I’m not sure when my critical gremlin showed up in life – but that little bugger has really been annoying me lately! I remember feeling the freedom to choose as a young girl; I did things, said things, wore things, ate things, thought things – all without constantly second guessing myself. Those days feel like a distant memory…
Lately, it seems – every single choice I make is with someone else in mind. I don’t even know who that someone is half the time, I just know that I’m not considering what I want first – or if I do what I want, the next thought is; but what will so and so think? For example – I was getting dressed the other day and thought; does this match? I thought it looked great, but I was worried that others may percieve it to be an odd combo. Another example recently was when I wanted to color my hair and include some very bold pink highlights but I hesitated wondering; What if my boyfriend doesn’t like it, or what if my co-workers think I’m a freak?
I did what I wanted in both situations but it was a conscious decision to really push through and listen to myself rather than the critic sitting on my shoulder.
This idea of permission came up a couple of weeks ago at the HAES Master Class, and it has really stayed in my brain. I am all about giving myself permission lately – and I need it. I need to remind myself regularly that this is my life, I am an adult who can make all my own decisions – all of them. If I want to eat candy for supper, dye my hair pink, and sleep all day in my p.j.’s – it’s my right to do it all.(If you just sucked in a little breath in horror, you should definitely keep reading.)
My birthday is this Sunday, and I have been feeling a little guilty for going into “Princess Mode” about it all. I don’t expect lavish gifts or anything, but I do like positive attention, I do like to feel special, and I do like to celebrate! The week of my birthday I usually find myself giving myself permission and it sounds a little something like this; ME: “I really need some new lotion” CRITIC: “But the kind I love is so expensive – I really should buy something more affordable.” ME: “This is my birthday week, and I deserve to treat myself to what I love.”
See how that went?
I have had, and will likely have a number of conversations like that from now through my actual birthday. I have moments when I think; People are going to think I am self-centered…” (Critic) and then I think; Eff that, it’s my birthday!!! I have decided to connect the dots here. What if I treated every day like it’s my birthday? What if I told my inner critic to buzz off and butt out? After all, this is my life – I AM able to make smart decisions, so why all the self-doubt?!
I know that I am not alone here. Some of you reading this right now are thinking; why the hell am I depriving myself of what I love, or what I want most? So I ask, why are you? What do we gain from constant restriction? I believe it goes hand in hand with food restriction. If we avoid eating what we want most, and live in a state of deprivation (i.e. no meat, no grains, no sugar, no caffeine, etc.) then somehow we are being “good”. (says the bastard critic) But is that really nurturing your best self? Are you honoring what your body needs? Are you even listening anymore?

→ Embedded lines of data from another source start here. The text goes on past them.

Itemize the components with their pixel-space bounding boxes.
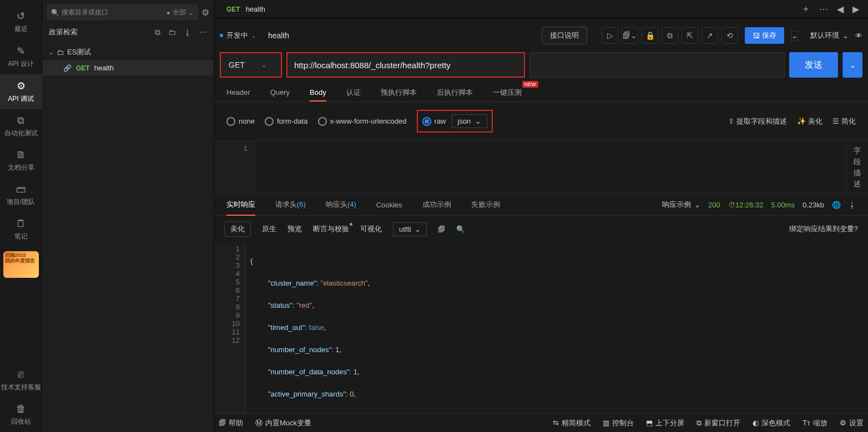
main: GET health ＋ ⋯ ◀ ▶ 开发中 ⌄ health 接口说明 ▷ 🗐… <box>214 0 868 432</box>
settings-icon[interactable]: ⚙ <box>201 7 209 18</box>
request-body-editor[interactable]: 1 <box>214 140 846 194</box>
eye-icon[interactable]: 👁 <box>855 32 862 40</box>
api-icon: 🔗 <box>63 64 72 72</box>
method-select[interactable]: GET ⌄ <box>220 52 282 78</box>
search-resp-icon[interactable]: 🔍 <box>456 225 465 233</box>
rail-recent[interactable]: ↺最近 <box>0 4 42 39</box>
list-icon: ☰ <box>832 117 839 125</box>
resptab-cookies[interactable]: Cookies <box>376 195 402 215</box>
tab-postscript[interactable]: 后执行脚本 <box>437 83 473 102</box>
save-dropdown-icon[interactable]: 🗐⌄ <box>622 27 638 44</box>
copy-resp-icon[interactable]: 🗐 <box>438 225 445 233</box>
resp-visual-button[interactable]: 可视化 <box>360 224 382 234</box>
tree-item-health[interactable]: 🔗 GET health <box>42 60 214 75</box>
radio-raw[interactable]: raw <box>422 117 446 126</box>
resp-assert-button[interactable]: 断言与校验 <box>313 224 349 234</box>
rail-auto-test[interactable]: ⧉自动化测试 <box>0 109 42 144</box>
tab-health[interactable]: GET health <box>219 0 273 19</box>
extract-button[interactable]: ⇧提取字段和描述 <box>728 116 787 126</box>
tab-header[interactable]: Header <box>226 84 250 101</box>
env-select[interactable]: 默认环境 ⌄ <box>810 31 849 40</box>
rail-doc-share[interactable]: 🗎文档分享 <box>0 144 42 178</box>
info-row: 开发中 ⌄ health 接口说明 ▷ 🗐⌄ 🔒 ⧉ ⇱ ↗ ⟲ 🖫保存 ⌄ 默… <box>214 19 868 52</box>
globe-icon[interactable]: 🌐 <box>832 201 841 209</box>
console-button[interactable]: ▥控制台 <box>603 418 634 428</box>
resp-preview-button[interactable]: 预览 <box>287 224 302 234</box>
response-example-select[interactable]: 响应示例⌄ <box>662 200 700 210</box>
code-icon[interactable]: ⟲ <box>721 27 738 44</box>
rail-notes[interactable]: 🗒笔记 <box>0 212 42 247</box>
raw-type-select[interactable]: json⌄ <box>452 114 488 128</box>
download-icon[interactable]: ⭳ <box>184 28 191 37</box>
rail-recycle[interactable]: 🗑回收站 <box>0 398 42 432</box>
tree-folder[interactable]: ⌄ 🗀 ES测试 <box>42 44 214 60</box>
resptab-success[interactable]: 成功示例 <box>422 194 451 215</box>
resptab-realtime[interactable]: 实时响应 <box>226 194 255 215</box>
split-icon: ⬒ <box>646 419 653 427</box>
chevron-down-icon: ⌄ <box>475 117 481 125</box>
next-tab-icon[interactable]: ▶ <box>852 4 859 14</box>
resp-raw-button[interactable]: 原生 <box>262 224 276 234</box>
beautify-button[interactable]: ✨美化 <box>797 116 822 126</box>
settings-button[interactable]: ⚙设置 <box>840 418 864 428</box>
link-icon[interactable]: ⧉ <box>155 28 160 37</box>
tab-body[interactable]: Body <box>310 84 326 101</box>
folder-add-icon[interactable]: 🗀 <box>168 28 176 37</box>
tab-prescript[interactable]: 预执行脚本 <box>381 83 417 102</box>
share-icon[interactable]: ↗ <box>702 27 718 44</box>
chevron-down-icon: ⌄ <box>694 201 700 209</box>
rail-api-debug[interactable]: ⚙API 调试 <box>0 74 42 109</box>
more-tabs-icon[interactable]: ⋯ <box>819 4 828 14</box>
new-window-button[interactable]: ⧉新窗口打开 <box>697 418 740 428</box>
more-icon[interactable]: ⋯ <box>199 28 207 37</box>
url-input[interactable]: http://localhost:8088/_cluster/health?pr… <box>286 52 525 78</box>
radio-xwww[interactable]: x-www-form-urlencoded <box>318 117 407 126</box>
rail-project[interactable]: 🗃项目/团队 <box>0 178 42 212</box>
mock-button[interactable]: Ⓜ内置Mock变量 <box>255 418 311 428</box>
send-button[interactable]: 发送 <box>789 52 838 78</box>
radio-formdata[interactable]: form-data <box>265 117 308 126</box>
status-select[interactable]: 开发中 ⌄ <box>220 31 256 40</box>
resp-beautify-button[interactable]: 美化 <box>224 221 251 237</box>
save-more-icon[interactable]: ⌄ <box>791 31 798 40</box>
section-title: 政策检索 <box>49 27 147 37</box>
search-input[interactable]: 🔍 搜索目录或接口 ● 全部 ⌄ <box>47 4 198 21</box>
help-button[interactable]: 🗐帮助 <box>219 418 243 428</box>
run-icon[interactable]: ▷ <box>602 27 618 44</box>
add-tab-icon[interactable]: ＋ <box>801 3 810 15</box>
mock-icon: Ⓜ <box>255 418 263 428</box>
prev-tab-icon[interactable]: ◀ <box>837 4 844 14</box>
bind-variable-link[interactable]: 绑定响应结果到变量? <box>789 224 858 234</box>
resptab-fail[interactable]: 失败示例 <box>471 194 500 215</box>
response-duration: 5.00ms <box>771 201 795 209</box>
response-toolbar: 美化 原生 预览 断言与校验 可视化 utf8⌄ 🗐 🔍 绑定响应结果到变量? <box>214 216 868 242</box>
tab-stress[interactable]: 一键压测NEW <box>493 83 522 102</box>
field-desc-label[interactable]: 字段描述 <box>846 140 868 194</box>
export-icon[interactable]: ⇱ <box>682 27 698 44</box>
lock-icon[interactable]: 🔒 <box>642 27 658 44</box>
rail-support[interactable]: ⎚技术支持客服 <box>0 363 42 398</box>
api-desc-button[interactable]: 接口说明 <box>542 27 587 44</box>
share-icon: 🗎 <box>0 149 42 161</box>
lite-mode-button[interactable]: ⇆精简模式 <box>553 418 591 428</box>
download-icon[interactable]: ⭳ <box>849 201 856 209</box>
radio-none[interactable]: none <box>226 117 255 126</box>
rail-api-design[interactable]: ✎API 设计 <box>0 39 42 74</box>
rail-promo[interactable]: 回顾2022我的年度报告 <box>3 251 39 278</box>
zoom-button[interactable]: Tт缩放 <box>803 418 827 428</box>
copy-icon[interactable]: ⧉ <box>662 27 678 44</box>
response-body[interactable]: 123456789101112 { "cluster_name": "elast… <box>214 242 868 413</box>
tab-query[interactable]: Query <box>270 84 290 101</box>
tab-auth[interactable]: 认证 <box>346 83 361 102</box>
send-dropdown[interactable]: ⌄ <box>842 52 862 78</box>
simplify-button[interactable]: ☰简化 <box>832 116 856 126</box>
resptab-resh[interactable]: 响应头(4) <box>326 194 356 215</box>
dark-mode-button[interactable]: ◐深色模式 <box>753 418 790 428</box>
encoding-select[interactable]: utf8⌄ <box>393 222 427 236</box>
save-button[interactable]: 🖫保存 <box>745 27 784 44</box>
request-tabs: Header Query Body 认证 预执行脚本 后执行脚本 一键压测NEW <box>214 83 868 102</box>
resptab-reqh[interactable]: 请求头(6) <box>275 194 306 215</box>
split-button[interactable]: ⬒上下分屏 <box>646 418 684 428</box>
url-input-extra[interactable] <box>529 52 785 78</box>
editor-code[interactable] <box>254 141 846 194</box>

Then we begin to apply the deprivation to other areas of our lives. If I don’t buy that latte, if I don’t get those shoes, if I don’t buy that new outfit, if I don’t take that vacation, if I don’t take that nap, if I don’t say what I really want to say when I want to say it… then I’m being a good girl. (says the bastard critic) But you are not being “good.” You are denying who you are, and what you want. You are choosing suppression of your spirit, and that is NOT good. In fact, it’s likely causing some serious crazy-ass cycling such as; binge eating, or binge spending. And all the while you are “being good” you are feeling crazy.
You have permission!
Today is the day you stop this madness: flick that bastard critic off your left shoulder and let everyone know that you’ll be making your own decisions from now on. If you need external permission, here it is. You CAN do, eat, say, and think whatever you want – when you want. I promise. In the mean time, if you get stuck – here are some tips:
- Notice when your critic is butting into your thoughts, and ask yourself whose voice it is. Is it your parents? A boss? Societal Norms? If it’s not coming from you, it’s not your voice – and it has no business making your decisions.
- When you find yourself hesititating(this is especially helpful around eating) ask yourself why? Stop and ask: Why do I want this? Then ask why would you avoid it? Whose voice is it? If for one second your critic is telling you; “it’s bad, toxic, fattening, etc.” Give yourself permission to EAT it!
- Ask yourself, what is the worst that could happen? Because seriously, what is?
*Please note: I reconginze that there are people who struggle with addictions and various realitites that can make this all a bit more tricky. I have been there, I get it. HOWEVER, this post is written for all of the people who are in a place in their life where they are tired of the mental battle going on inside. I realize that there are always exceptions, and if that’s you – then take what you can, and leave the rest.
If you are anything like me, you have listened to the critics for too long. The diet industry, peers, parental messages, societal norms, religious dogma, shaming, judgment-filled bullshit. Just for this week won’t you join me in my birthday princess permission?
You deserve it, and I could use some guests at my permission party…
You are the Princess in Charge of Your Life!